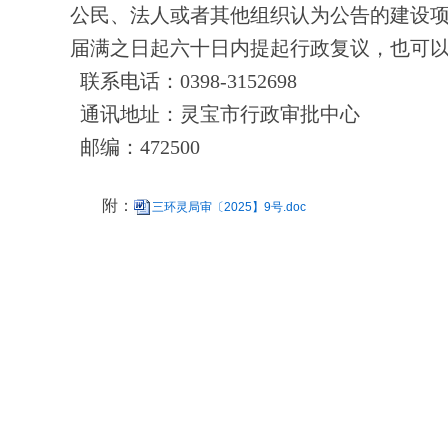
公民、法人或者其他组织认为公告的建设
届满之日起六十日内提起行政复议，也可
联系电话：
0398-3152698
通讯地址：灵宝市行政审批中心
邮编：
472500
附：
三环灵局审〔2025】9号.doc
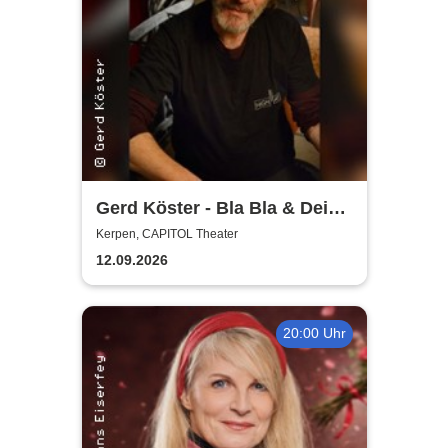
Gerd Köster - Bla Bla & Dei
Dei
Kerpen, CAPITOL Theater
12.09.2026
20:00 Uhr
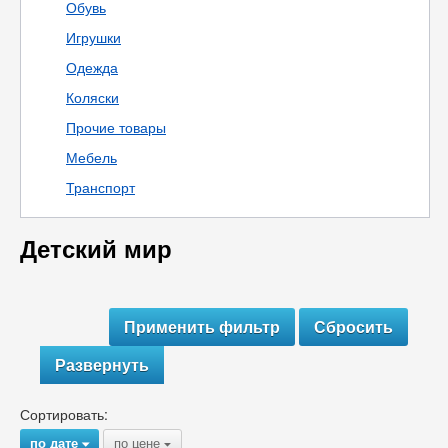
Обувь
Игрушки
Одежда
Коляски
Прочие товары
Мебель
Транспорт
Детский мир
Развернуть
Сортировать:
по дате
по цене
{
{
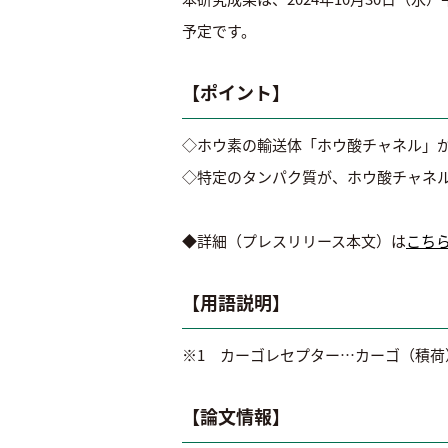
予定です。
【ポイント】
◇ホウ素の輸送体「ホウ酸チャネル」
◇特定のタンパク質が、ホウ酸チャネ
◆詳細（プレスリリース本文）は
こち
【用語説明】
※1 カーゴレセプター…カーゴ（積
【論文情報】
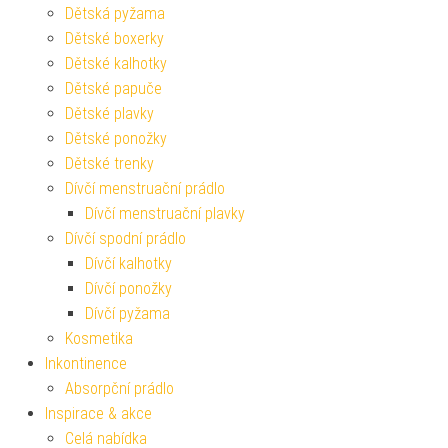
Dětská pyžama
Dětské boxerky
Dětské kalhotky
Dětské papuče
Dětské plavky
Dětské ponožky
Dětské trenky
Dívčí menstruační prádlo
Dívčí menstruační plavky
Dívčí spodní prádlo
Dívčí kalhotky
Dívčí ponožky
Dívčí pyžama
Kosmetika
Inkontinence
Absorpční prádlo
Inspirace & akce
Celá nabídka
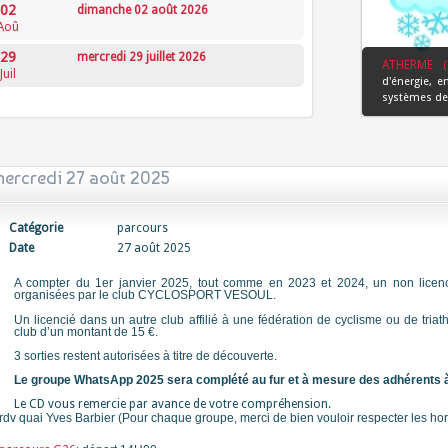
02
dimanche 02 août 2026
Aoû
29
mercredi 29 juillet 2026
ATHERME (
Juil
d'énergie, e
systèmes de 
mercredi 27 août 2025
Catégorie
parcours
Date
27 août 2025
A compter du 1er janvier 202
5
, tout comme en 2023
et 2024
, un non lice
organisées par le club CYCLOSPORT VESOUL.
Un licencié dans un autre club affilié à une fédération de cyclisme ou de triat
club d’un montant de 15 €.
3 sorties restent autorisées à titre de découverte.
Le groupe WhatsApp 2025 sera complété au fur et à mesure des adhérents à j
Le CD vous remercie par avance de votre compréhension.
rdv quai Yves Barbier (Pour chaque groupe, merci de bien vouloir respecter les hor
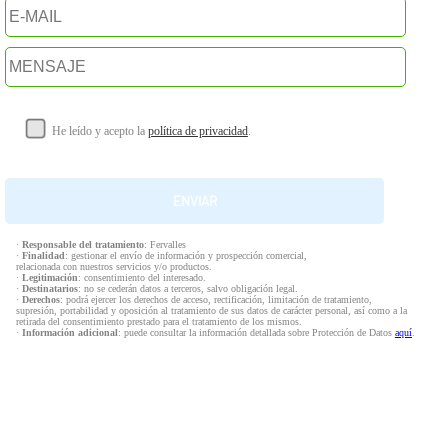
He leído y acepto la
política de privacidad
.
·
Responsable del tratamiento
: Fervalles
·
Finalidad
: gestionar el envío de información y prospección comercial,
relacionada con nuestros servicios y/o productos.
·
Legitimación
: consentimiento del interesado.
·
Destinatarios
: no se cederán datos a terceros, salvo obligación legal.
·
Derechos
: podrá ejercer los derechos de acceso, rectificación, limitación de tratamiento,
supresión, portabilidad y oposición al tratamiento de sus datos de carácter personal, así como a la
retirada del consentimiento prestado para el tratamiento de los mismos.
·
Información adicional
: puede consultar la información detallada sobre Protección de Datos
aquí
.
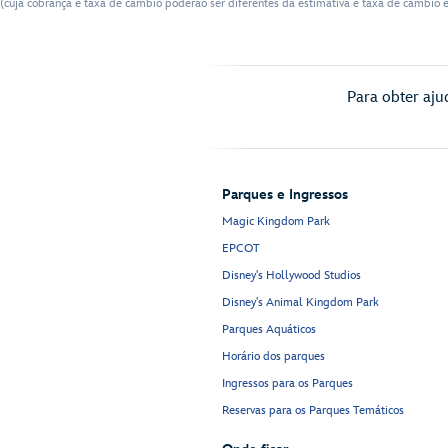
(cuja cobrança e taxa de câmbio poderão ser diferentes da estimativa e taxa de câmbio e
Para obter aju
Parques e Ingressos
Magic Kingdom Park
EPCOT
Disney's Hollywood Studios
Disney's Animal Kingdom Park
Parques Aquáticos
Horário dos parques
Ingressos para os Parques
Reservas para os Parques Temáticos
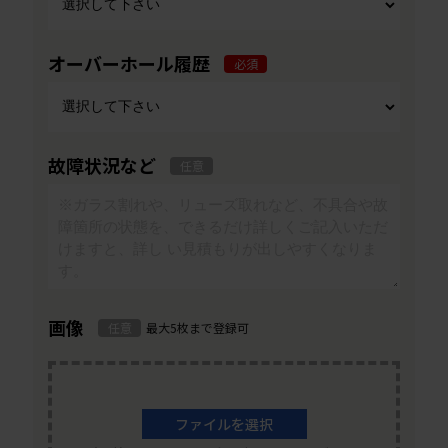
オーバーホール履歴
必須
故障状況など
任意
画像
任意
最大5枚まで登録可
ファイルを選択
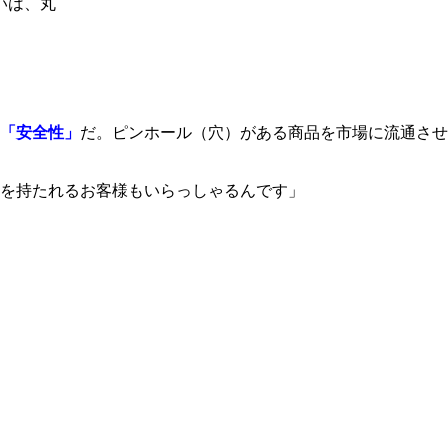
いは、丸
「安全性」
だ。ピンホール（穴）がある商品を市場に流通させ
を持たれるお客様もいらっしゃるんです」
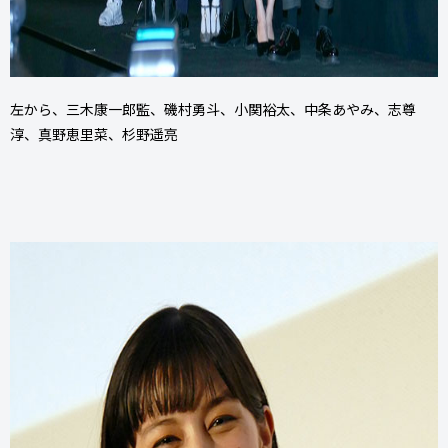
左から、三木康一郎監、磯村勇斗、小関裕太、中条あやみ、志尊
淳、真野恵里菜、杉野遥亮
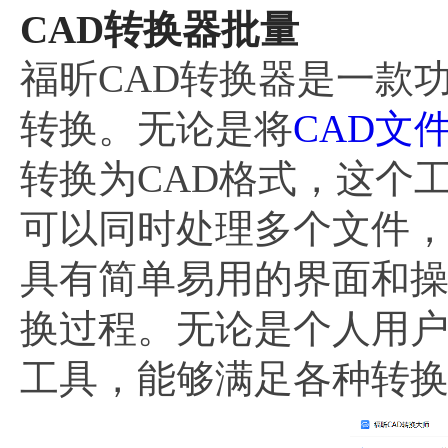
CAD转换器批量
福昕CAD转换器是一款
转换。无论是将
CAD文
转换为CAD格式，这个
可以同时处理多个文件
具有简单易用的界面和
换过程。无论是个人用
工具，能够满足各种转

━━━

Everything in the data above, apart from the pictures, should be retyped exactly.

> SOLUTION:
公民、法人或者其他组织认为公告的建设
届满之日起六十日内提起行政复议，也可
联系电话：
0398-3152698
通讯地址：灵宝市行政审批中心
邮编：
472500
附：
三环灵局审〔2025】9号.doc
Gerd Köster - Bla Bla & Dei
Dei
Kerpen, CAPITOL Theater
12.09.2026
20:00 Uhr
Обувь
Игрушки
Одежда
Коляски
Прочие товары
Мебель
Транспорт
Детский мир
Развернуть
Сортировать:
по дате
по цене
{
{
予定です。
【ポイント】
◇ホウ素の輸送体「ホウ酸チャネル」
◇特定のタンパク質が、ホウ酸チャネ
◆詳細（プレスリリース本文）は
こち
【用語説明】
※1 カーゴレセプター…カーゴ（積
【論文情報】
Dětská pyžama
Dětské boxerky
Dětské kalhotky
Dětské papuče
Dětské plavky
Dětské ponožky
Dětské trenky
Dívčí menstruační prádlo
Dívčí menstruační plavky
Dívčí spodní prádlo
Dívčí kalhotky
Dívčí ponožky
Dívčí pyžama
Kosmetika
Inkontinence
Absorpční prádlo
Inspirace & akce
Celá nabídka
02
dimanche 02 août 2026
Aoû
29
mercredi 29 juillet 2026
ATHERME (
Juil
d'énergie, e
systèmes de 
mercredi 27 août 2025
Catégorie
parcours
Date
27 août 2025
A compter du 1er janvier 202
5
, tout comme en 2023
et 2024
, un non lice
organisées par le club CYCLOSPORT VESOUL.
Un licencié dans un autre club affilié à une fédération de cyclisme ou de triat
club d’un montant de 15 €.
3 sorties restent autorisées à titre de découverte.
Le groupe WhatsApp 2025 sera complété au fur et à mesure des adhérents à j
Le CD vous remercie par avance de votre compréhension.
rdv quai Yves Barbier (Pour chaque groupe, merci de bien vouloir respecter les hor
He leído y acepto la
política de privacidad
.
·
Responsable del tratamiento
: Fervalles
·
Finalidad
: gestionar el envío de información y prospección comercial,
relacionada con nuestros servicios y/o productos.
·
Legitimación
: consentimiento del interesado.
·
Destinatarios
: no se cederán datos a terceros, salvo obligación legal.
·
Derechos
: podrá ejercer los derechos de acceso, rectificación, limitación de tratamiento,
supresión, portabilidad y oposición al tratamiento de sus datos de carácter personal, así como a la
retirada del consentimiento prestado para el tratamiento de los mismos.
·
Información adicional
: puede consultar la información detallada sobre Protección de Datos
aquí
.
(cuja cobrança e taxa de câmbio poderão ser diferentes da estimativa e taxa de câmbio e
Para obter aju
Parques e Ingressos
Magic Kingdom Park
EPCOT
Disney's Hollywood Studios
Disney's Animal Kingdom Park
Parques Aquáticos
Horário dos parques
Ingressos para os Parques
Reservas para os Parques Temáticos
オーバーホール履歴
必須
故障状況など
任意
画像
任意
最大5枚まで登録可
ファイルを選択
いは、丸
「安全性」
だ。ピンホール（穴）がある商品を市場に流通させ
を持たれるお客様もいらっしゃるんです」
左から、三木康一郎監、磯村勇斗、小関裕太、中条あやみ、志尊
淳、真野恵里菜、杉野遥亮
CAD转换器批量
福昕CAD转换器是一款
转换。无论是将
CAD文
转换为CAD格式，这个
可以同时处理多个文件
具有简单易用的界面和
换过程。无论是个人用
工具，能够满足各种转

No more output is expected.